Pemanfaatan Biomassa Dorong Tenaga Berkelanjutan kemudian Pemberdayaan Kondisi Keuangan

JAKARTA – PLN Daya Primer Indonesia (PLN EPI) terus mengupayakan transisi energi bersih melalui penerapan co-firing biomassa di tempat pembangkit listrik tenaga uap (PLTU). Upaya ini tak belaka bertujuan untuk mengempiskan emisi karbon dan juga memacu energi berkelanjutan, tetapi juga untuk memberdayakan perekonomian lokal.
Hal itu diungkapkan Direktur Utama PLN EPI Iwan Agung Firstantara pada sesi presentasi Case Study pada acara Lestari Summit 2024, dengan menekankan pentingnya co-firing biomassa di memperkuat keberlanjutan energi dan juga ekonomi Indonesia.
“Program co-firing yang dimaksud kami terapkan pada PLN merupakan bagian dari metamorfosis menuju energi yang mana tambahan hijau dan juga ramah lingkungan. Dengan memanfaatkan biomassa lokal, kami tidaklah hanya saja mampu menurunkan emisi karbon hingga 11 jt ton CO2 per tahun, tetapi juga menyokong pertumbuhan dunia usaha publik melalui penyediaan komponen bakar biomassa,” ujar Iwan Agung pada keterangannya, Mulai Pekan (26/8/2024).
Program co-firing PLN EPI, jelas dia, melibatkan pemanfaatan biomassa dari berbagai sumber, termasuk limbah pertanian juga perkebunan seperti sekam padi, bonggol jagung, serbuk gergaji, dan juga cangkang sawit. Iwan menegaskan, sumber biomassa di inisiatif ini mirip sekali tiada menyebabkan deforestasi.
Dia menambahkan, implementasi co-firing ini memberikan dampak nyata bagi sektor ekonomi lokal.
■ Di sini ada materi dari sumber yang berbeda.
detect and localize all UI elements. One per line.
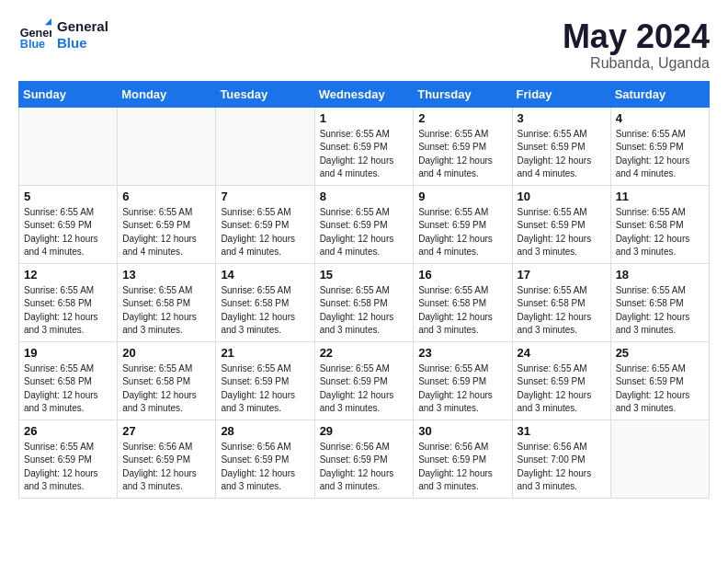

Melalui kemitraan dengan petani lalu sektor kecil, PLN EPI menciptakan lingkungan yang dimaksud tidaklah hanya sekali berkelanjutan, tetapi juga menyokong kesejahteraan rakyat setempat.
“Kami melibatkan tambahan dari 1,25 jt rakyat di rantai pasok biomassa yang mencakup pengumpulan limbah, produksi, hingga distribusi rantai pasok, dan juga penyertaan lalu pengembangan sistem ekologi biomassa dalam 52 PLTU yang mana tersebar di tempat seluruh wilayah Tanah Air dan juga sirkular kegiatan ekonomi ini miliki skala kegiatan ekonomi Rp9,43 triliun,” jelasnya.
Iwan Agung juga menyampaikan bahwa PLN EPI akan terus memperluas acara co-firing biomassa dengan target pemanfaatan hingga 10,2 jt ton biomassa per tahun pada 2031. Hal ini sejalan dengan upaya perusahaan untuk mencapai bauran energi terbarukan sebesar 23% pada tahun 2025. Sementara, hingga akhir tahun 2023, 46 dari 52 PLTU yang dikelola PLN Grup telah terjadi mengimplementasikan kegiatan ini.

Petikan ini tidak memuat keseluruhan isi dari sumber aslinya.